📢EU AI ACT: KEY UPDATES ON TRANSPARENCY, OVERSIGHT AND IMPLEMENTATION CHALLENGES
- PCV LLC
- Sep 16
- 3 min read

The EU AI Act continues to shape the future of artificial intelligence regulation in Europe. Recent developments reveal not only the scale of the task ahead but also the legal, technical, and political challenges facing regulators, industry, and stakeholders.
Commission Consultation on Transparent AI Systems
The European Commission has launched a public consultation to develop guidelines and a Code of Practice for transparent AI systems. The focus is on generative AI, where providers and deployers will be required to detect and label AI-generated or manipulated content. Under the AI Act, users must be informed when they are interacting with AI systems, including emotion recognition, biometric categorisation, or synthetic content. The consultation runs until 2 October 2025, alongside a call for expressions of interest to participate in shaping the Code of Practice. These transparency obligations will become legally binding from 2 August 2026, reflecting the EU’s emphasis on responsible and trustworthy AI adoption.
German Privacy Authorities Push Back
In Germany, data protection authorities have sharply criticised the government’s draft law implementing the AI Act. Their concern is that supervisory powers over high-risk AI systems in areas such as law enforcement, border management, and justice are being shifted away from data protection bodies to the telecommunications regulator (BNetzA). Seventeen state authorities argue that this move undermines the AI Act’s intention and could amount to a “massive weakening of fundamental rights.” The criticism underscores the delicate balance between regulatory efficiency and safeguarding fundamental freedoms.
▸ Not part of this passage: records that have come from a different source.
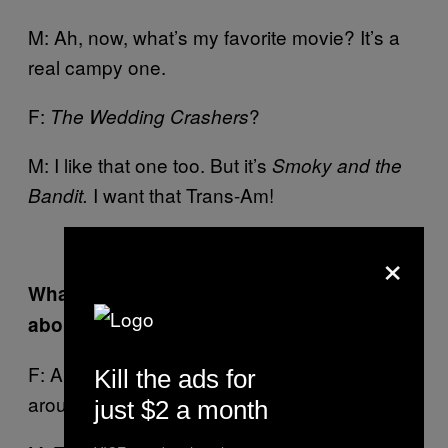
M: Ah, now, what’s my favorite movie? It’s a
real campy one.
F:
?
The Wedding Crashers
M: I like that one too. But it’s
Smoky and the
I want that Trans-Am!
Bandit.
×
What is the one thing that Ferry dislikes
about you, in terms of your bad habits?
F: Ah, there’s one thing. But I’m turning it
Kill the ads for
around slowly…
just $2 a month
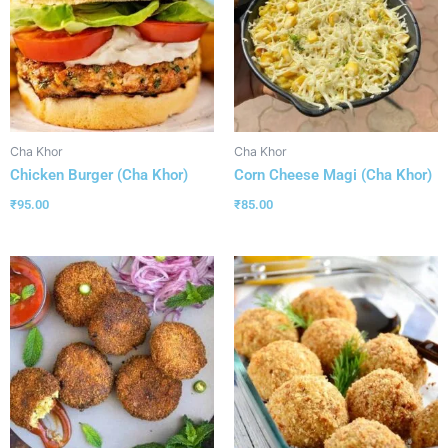
Cha Khor
Cha Khor
Chicken Burger (Cha Khor)
Corn Cheese Magi (Cha Khor)
₹
95.00
₹
85.00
GPT-5 and Questions of Compliance
The launch of OpenAI’s GPT-5 model on 7 August 2025 has raised questions over its immediate compliance with the AI Act. Developers of general-purpose AI systems released after 2 August 2025 are required to publish a summary of training data and disclose their copyright policy. GPT-5 appears not to have done so, despite OpenAI’s earlier commitment to the EU Code of Practice. The EU AI Office is currently assessing whether GPT-5 qualifies as a “systemic risk” model, which would trigger stricter obligations. Formal enforcement, however, begins in August 2026, giving developers limited time to align with the new framework.

AI Office Staffing Shortages
The EU AI Office, tasked with enforcement and standard-setting under the Act, is facing serious recruitment challenges. Despite employing 125 staff and planning to add 35 more by year-end, key leadership roles remain vacant. Salaries ranging from €55,000 to €120,000 struggle to compete with private sector offers, hindering recruitment of the technical expertise needed to carry out more than 100 regulatory tasks. With MEP Axel Voss noting that compliance and safety units alone may require 200 staff, the Office’s capacity gap raises questions about the EU’s readiness for timely enforcement.
Copyright Dilemmas in AI Regulation
The intersection of copyright law and AI development remains a pressing issue. While obligations around transparency and safety are relatively clear, copyright compliance creates higher training costs and reduced data availability. Prohibitions on reproducing protected content in outputs are justified, yet dataset transparency and copyright opt-outs present practical hurdles. Current compromises in the Code of Practice have encouraged most major AI developers (excluding Meta and xAI) to sign, but experts warn that Europe’s copyright framewor shaped largely by media industries may inadvertently stifle AI research and competitiveness.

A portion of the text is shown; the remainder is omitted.